The determinant of a 2x2 rotation matrix can be calculated by taking the product of the elements on the main diagonal (top left to bottom right) and subtracting the product of the elements on the other diagonal. For larger rotation matrices, the determinant can be calculated using the Laplace expansion method or by using a computer algorithm.

## What does the determinant of a rotation matrix represent?

The determinant of a rotation matrix represents the scaling factor of the matrix, which determines the effect of the rotation on the area and volume of a shape. For a 2D rotation matrix, the determinant is always equal to 1, indicating that the rotation does not change the area of a shape. In 3D, the determinant can be equal to 1, -1, or 0, which respectively represent no change in volume, a reversal of orientation, or a collapse of dimensionality.

## How does the determinant affect the properties of a rotation matrix?

The determinant of a rotation matrix affects its properties in several ways. The determinant determines whether the matrix is invertible, with a non-zero determinant indicating invertibility.

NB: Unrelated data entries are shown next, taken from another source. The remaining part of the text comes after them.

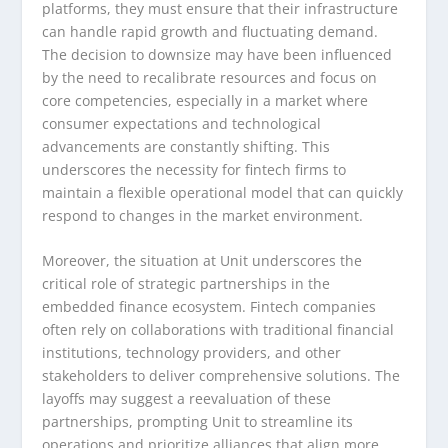
platforms, they must ensure that their infrastructure
can handle rapid growth and fluctuating demand.
The decision to downsize may have been influenced
by the need to recalibrate resources and focus on
core competencies, especially in a market where
consumer expectations and technological
advancements are constantly shifting. This
underscores the necessity for fintech firms to
maintain a flexible operational model that can quickly
respond to changes in the market environment.
Moreover, the situation at Unit underscores the
critical role of strategic partnerships in the
embedded finance ecosystem. Fintech companies
often rely on collaborations with traditional financial
institutions, technology providers, and other
stakeholders to deliver comprehensive solutions. The
layoffs may suggest a reevaluation of these
partnerships, prompting Unit to streamline its
operations and prioritize alliances that align more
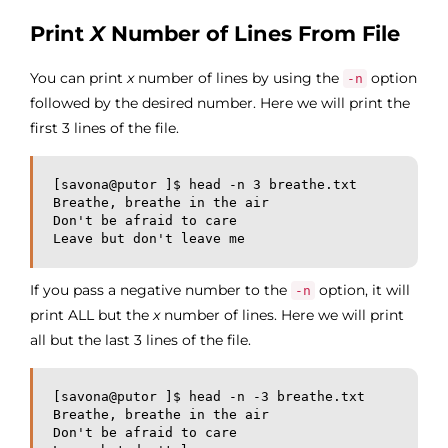
Print
X
Number of Lines From File
You can print
x
number of lines by using the
option
-n
followed by the desired number. Here we will print the
first 3 lines of the file.
[savona@putor ]$ head -n 3 breathe.txt 

Breathe, breathe in the air

Don't be afraid to care

Leave but don't leave me
If you pass a negative number to the
option, it will
-n
print ALL but the
x
number of lines. Here we will print
all but the last 3 lines of the file.
[savona@putor ]$ head -n -3 breathe.txt 

Breathe, breathe in the air

Don't be afraid to care
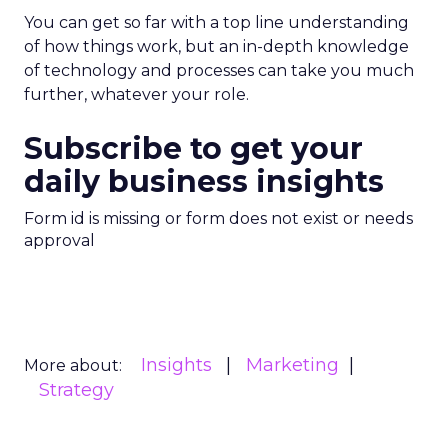
You can get so far with a top line understanding
of how things work, but an in-depth knowledge
of technology and processes can take you much
further, whatever your role.
Subscribe to get your
daily business insights
Form id is missing or form does not exist or needs
approval
Insights
Marketing
More about:
Strategy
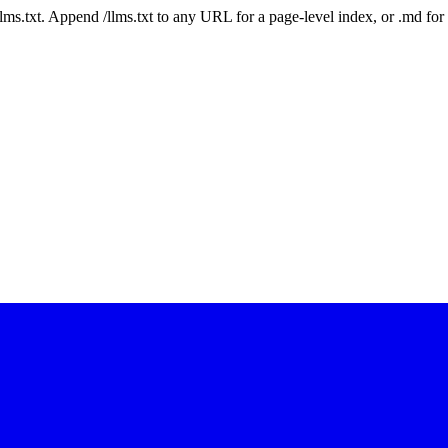
 /llms.txt. Append /llms.txt to any URL for a page-level index, or .md f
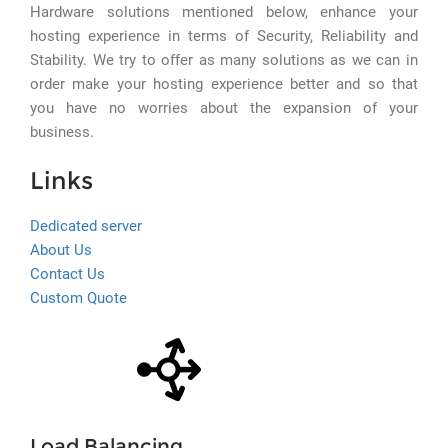
Hardware solutions mentioned below, enhance your
hosting experience in terms of Security, Reliability and
Stability. We try to offer as many solutions as we can in
order make your hosting experience better and so that
you have no worries about the expansion of your
business.
Links
Dedicated server
About Us
Contact Us
Custom Quote
Load Balancing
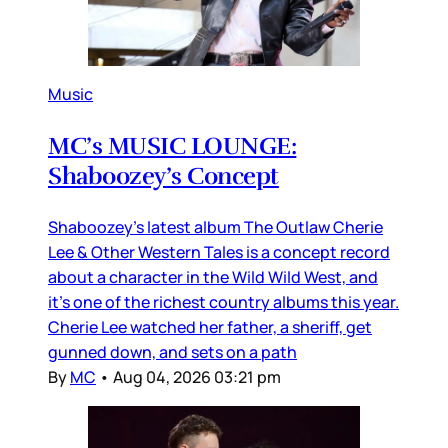
Music
MC’s MUSIC LOUNGE:
Shaboozey’s Concept
Shaboozey’s latest album The Outlaw Cherie
Lee & Other Western Tales is a concept record
about a character in the Wild Wild West, and
it’s one of the richest country albums this year.
Cherie Lee watched her father, a sheriff, get
gunned down, and sets on a path
By
MC
•
Aug 04, 2026 03:21 pm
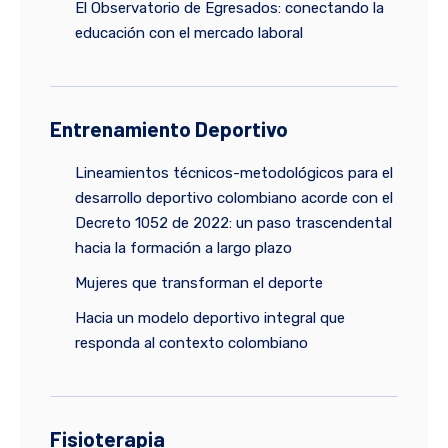
El Observatorio de Egresados: conectando la
educación con el mercado laboral
Entrenamiento Deportivo
Lineamientos técnicos-metodológicos para el
desarrollo deportivo colombiano acorde con el
Decreto 1052 de 2022: un paso trascendental
hacia la formación a largo plazo
Mujeres que transforman el deporte
Hacia un modelo deportivo integral que
responda al contexto colombiano
Fisioterapia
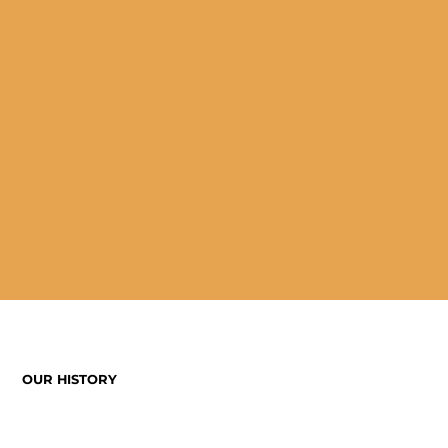
OUR HISTORY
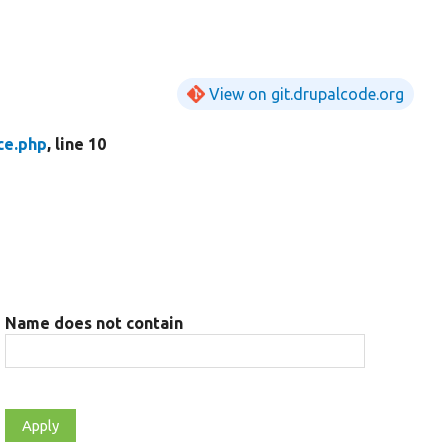
View on git.drupalcode.org
ce.php
, line 10
Name does not contain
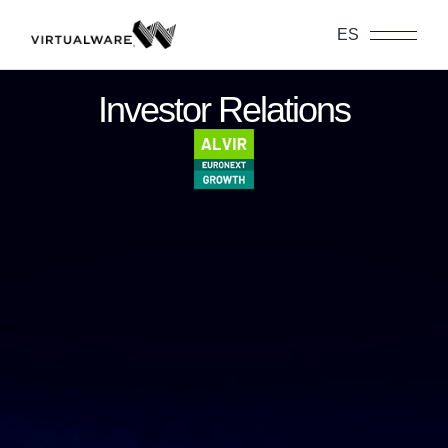
ES
Investor Relations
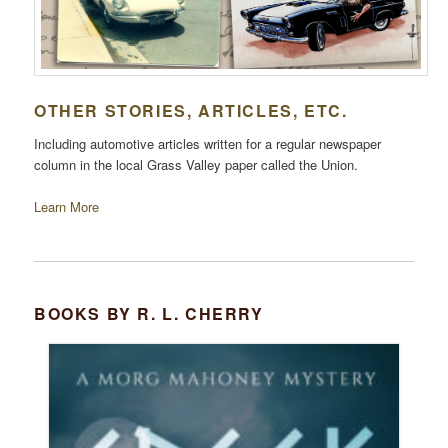
OTHER STORIES, ARTICLES, ETC.
Including automotive articles written for a regular newspaper
column in the local Grass Valley paper called the Union.
Learn More
BOOKS BY R. L. CHERRY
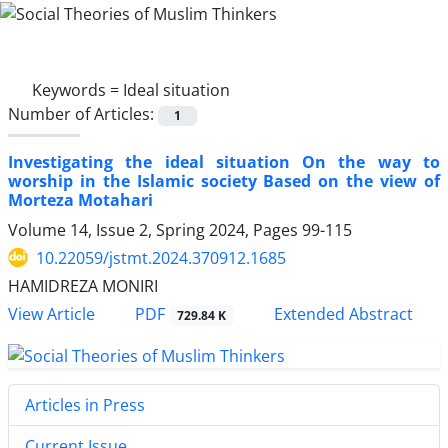
Keywords =
Ideal situation
Number of Articles:
1
Investigating the ideal situation On the way to
worship in the Islamic society Based on the view of
Morteza Motahari
Volume 14, Issue 2, Spring 2024, Pages
99-115
10.22059/jstmt.2024.370912.1685
HAMIDREZA MONIRI
PDF
View Article
Extended Abstract
729.84 K
Articles in Press
Current Issue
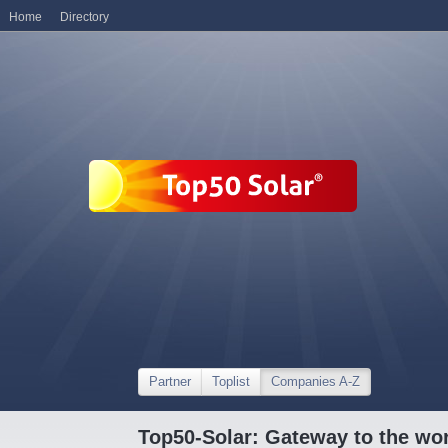
Home
Directory
Partner
Toplist
Companies A-Z
Top50-Solar: Gateway to the wor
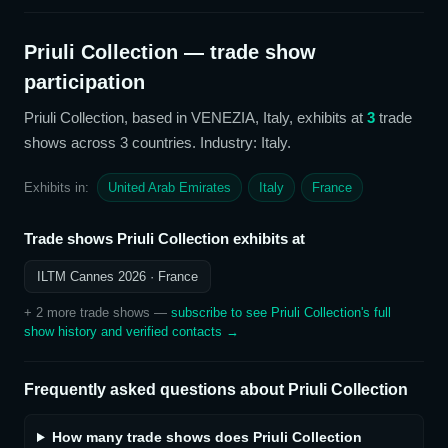
Priuli Collection
— trade show
participation
Priuli Collection
, based in VENEZIA, Italy,
exhibits at
3
trade
show
s
across 3 countries
. Industry: Italy
.
Exhibits in:
United Arab Emirates
Italy
France
Trade shows
Priuli Collection
exhibits at
ILTM Cannes 2026
· France
+
2
more trade show
s
—
subscribe to see
Priuli Collection
's full
show history and verified contacts →
Frequently asked questions about
Priuli Collection
How many trade shows does Priuli Collection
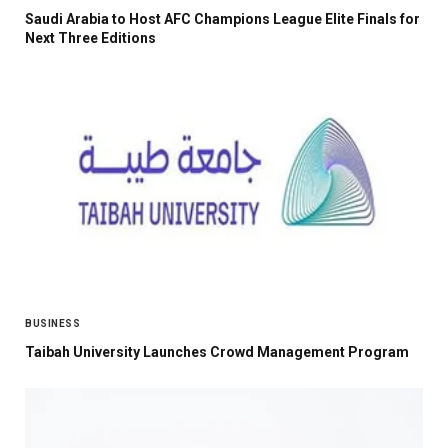
Saudi Arabia to Host AFC Champions League Elite Finals for
Next Three Editions
BUSINESS
Taibah University Launches Crowd Management Program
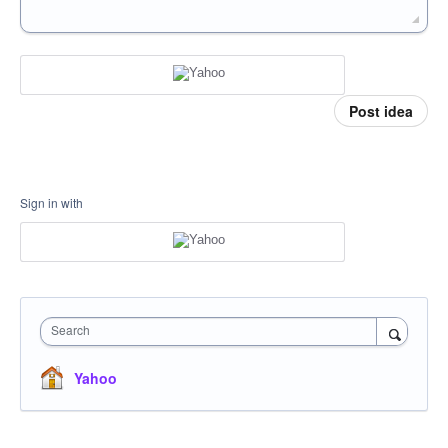
Post idea
Sign in with
Search
Yahoo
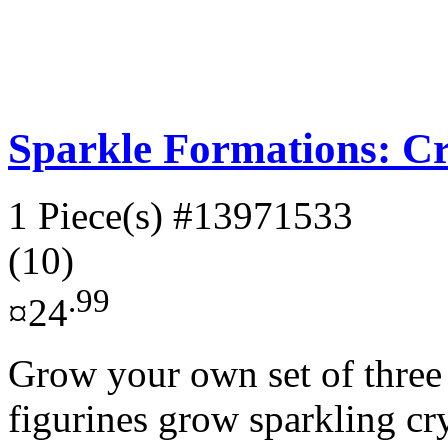
Sparkle Formations: Cr
1 Piece(s)
#13971533
(10)
.99
¤24
Grow your own set of three
figurines grow sparkling cr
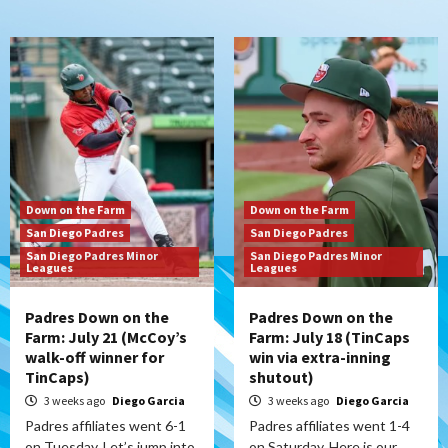
Down on the Farm
Down on the Farm
San Diego Padres
San Diego Padres
San Diego Padres Minor
San Diego Padres Minor
Leagues
Leagues
Padres Down on the
Padres Down on the
Farm: July 21 (McCoy’s
Farm: July 18 (TinCaps
walk-off winner for
win via extra-inning
TinCaps)
shutout)
3 weeks ago
Diego Garcia
3 weeks ago
Diego Garcia
Padres affiliates went 6-1
Padres affiliates went 1-4
on Tuesday. Let’s jump into
on Saturday. Here is our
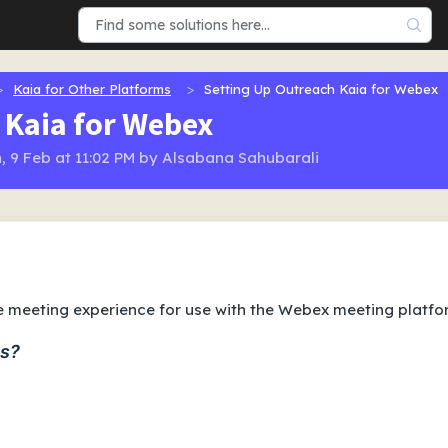
Kaia for Other Platforms
Setting Up Outreach Kaia for Webex
 Kaia for Webex
, 9 Feb at 11:02 PM by Alsabana Sahubarali
ve meeting experience for use with the Webex meeting platfo
ms?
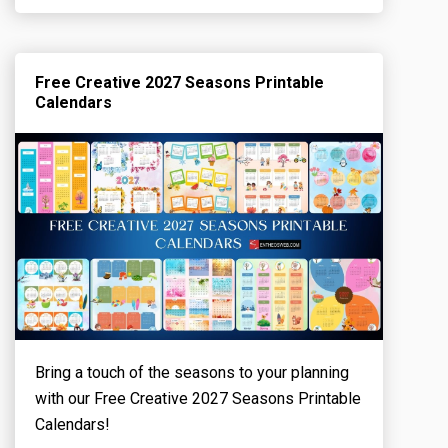
Free Creative 2027 Seasons Printable
Calendars
Bring a touch of the seasons to your planning
with our Free Creative 2027 Seasons Printable
Calendars!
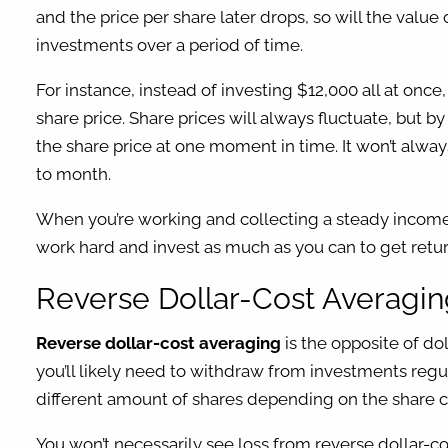
and the price per share later drops, so will the valu
investments over a period of time.
For instance, instead of investing $12,000 all at on
share price. Share prices will always fluctuate, but b
the share price at one moment in time. It won’t always
to month.
When you’re working and collecting a steady income, d
work hard and invest as much as you can to get retu
Reverse Dollar-Cost Averag
Reverse dollar-cost averaging
is the opposite of do
you’ll likely need to withdraw from investments regu
different amount of shares depending on the share cos
You won’t necessarily see loss from reverse dollar-co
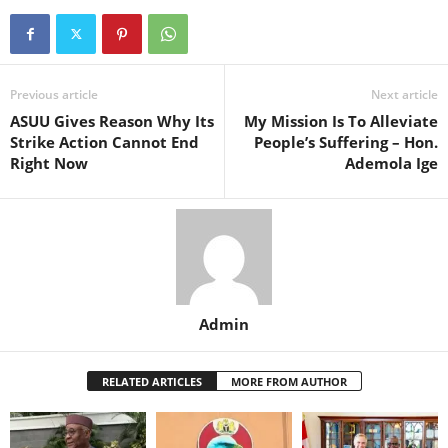
Previous article
Next article
ASUU Gives Reason Why Its
My Mission Is To Alleviate
Strike Action Cannot End
People’s Suffering – Hon.
Right Now
Ademola Ige
Admin
RELATED ARTICLES
MORE FROM AUTHOR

It also determines the orientation of a shape after rotation, with a positive determinant indicating a counterclockwise rotation and a negative determinant indicating a clockwise rotation. Additionally, the determinant affects the scaling of a shape after rotation, with a determinant of 1 indicating no scaling and a determinant of -1 indicating a reflection.

## Can the determinant of a rotation matrix be negative?

Yes, the determinant of a rotation matrix can be negative. This occurs when the rotation causes a reversal of orientation, such as in a 3D rotation that flips an object over. In 2D, the determinant of a rotation matrix is always positive, but in 3D it can be either positive or negative depending on the direction of rotation.